Steinar H. Gunderson wrote:

On Tue, Aug 31, 2004 at 11:11:02AM -0700, Ron St-Pierre wrote:


We have a web based application with data that is updated daily. The biggest bottleneck occurs when we try to update
one of the tables. This table contains 58,000 rows and 62 columns, and EVERY column is indexed.



That is usually a very bad idea; for every update, PostgreSQL has to update
62 indexes. Do you really do queries on all those 62 columns?


Yes, I know that it's not a very good idea, however queries are allowed against all of those columns. One option is to disable some or all of the
indexes when we update, run the update, and recreate the indexes, however it may slow down user queries. Because there are so many indexes,
it is time consuming to recreate them after the update.




A typical update is:
UPDATE dataTable SET field01=44.5, field02=44.5, field03='Bob',
field04='foo', ... , field60='2004-08-30', field61='2004-08-29'
WHERE id = 1234;



That looks like poor database normalization, really. Are you sure you don't want to split this into multiple tables instead of having 62 columns?

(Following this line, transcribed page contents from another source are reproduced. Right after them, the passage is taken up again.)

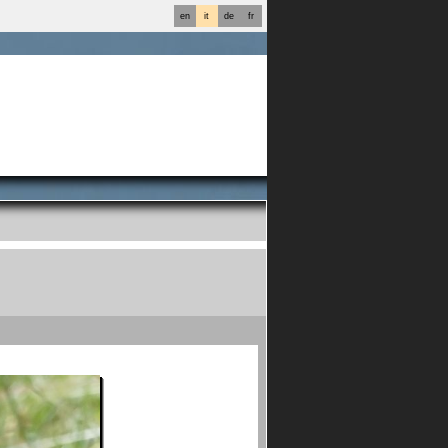
en
it
de
fr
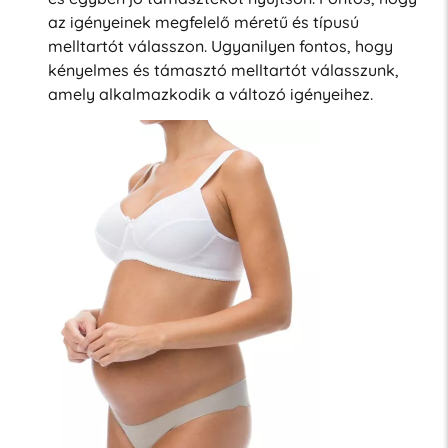
az igényeinek megfelelő méretű és típusú
melltartót válasszon. Ugyanilyen fontos, hogy
kényelmes és támasztó melltartót válasszunk,
amely alkalmazkodik a változó igényeihez.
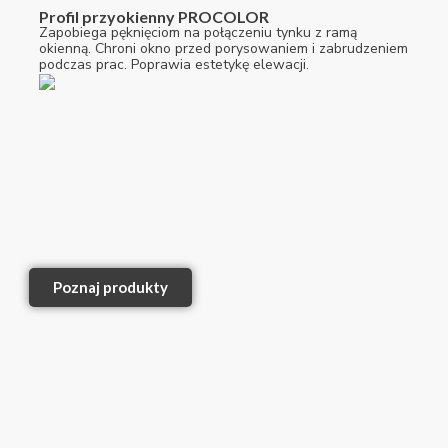
Profil przyokienny PROCOLOR
Zapobiega pęknięciom na połączeniu tynku z ramą
okienną. Chroni okno przed porysowaniem i zabrudzeniem
podczas prac. Poprawia estetykę elewacji.
Poznaj produkty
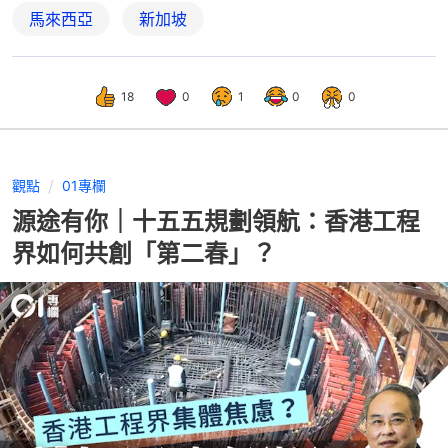
馬來西亞
新加坡
18
0
1
0
0
觀點
01專欄
源途有你｜十五五規劃領航：香港工程
界如何共創「第二春」？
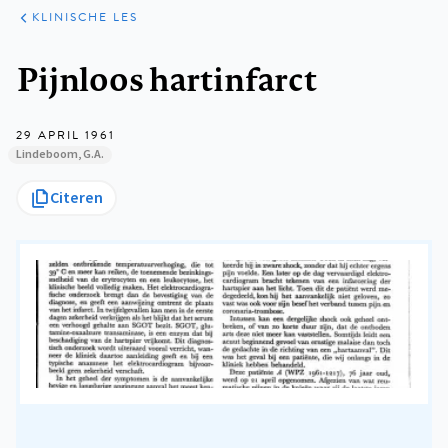
KLINISCHE
ARTIKELEN
PRAKTIJK
KLINISCHE LES
Kruimelpad
Pijnloos hartinfarct
29 APRIL 1961
Lindeboom, G.A.
Citeren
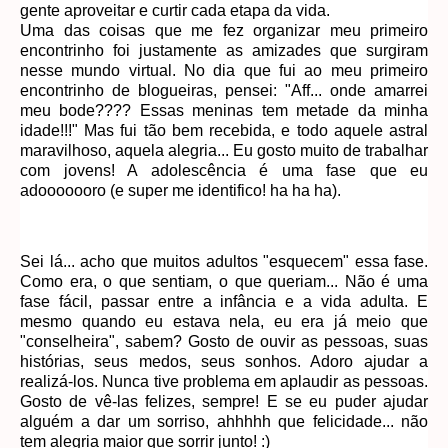
gente aproveitar e curtir cada etapa da vida.
Uma das coisas que me fez organizar meu primeiro
encontrinho foi justamente as amizades que surgiram
nesse mundo virtual. No dia que fui ao meu primeiro
encontrinho de blogueiras, pensei: "Aff... onde amarrei
meu bode???? Essas meninas tem metade da minha
idade!!!" Mas fui tão bem recebida, e todo aquele astral
maravilhoso, aquela alegria... Eu gosto muito de trabalhar
com jovens! A adolescência é uma fase que eu
adooooooro (e super me identifico! ha ha ha).
Sei lá... acho que muitos adultos "esquecem" essa fase.
Como era, o que sentiam, o que queriam... Não é uma
fase fácil, passar entre a infância e a vida adulta. E
mesmo quando eu estava nela, eu era já meio que
"conselheira", sabem? Gosto de ouvir as pessoas, suas
histórias, seus medos, seus sonhos. Adoro ajudar a
realizá-los. Nunca tive problema em aplaudir as pessoas.
Gosto de vê-las felizes, sempre! E se eu puder ajudar
alguém a dar um sorriso, ahhhhh que felicidade... não
tem alegria maior que sorrir junto! :)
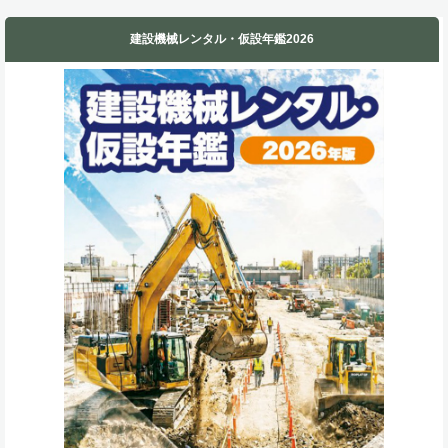
建設機械レンタル・仮設年鑑2026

No, it is properly normalized. The data in this table is stock fundamentals, stuff like 52 week high, ex-dividend date, etc, etc.




Other notables:
The UPDATE is run from a within a function: FOR rec IN SELECT ...LOOP RETURN NEXT rec; UPDATE dataTable.....
Postgres 7.4.3
debian stable
2 GB RAM
80 DB IDE drive (we can't change it)



Are you doing all this in multiple transactions, or in a sngle one? Wrapping the FOR loop in a transaction might help speed.

We're doing it in multiple transactions within the function. Could we do something like this?:

....
BEGIN
FOR rec IN SELECT field01, field02, ... FROM otherTable LOOP RETURN NEXT rec;
UPDATE dataTable SET field01=rec.field01, field02=rec.field02, rec.field03=field03, ...
WHERE id = rec.id;
COMMIT;
....



If we can do it this way, are there any other gotcha's we should be aware of?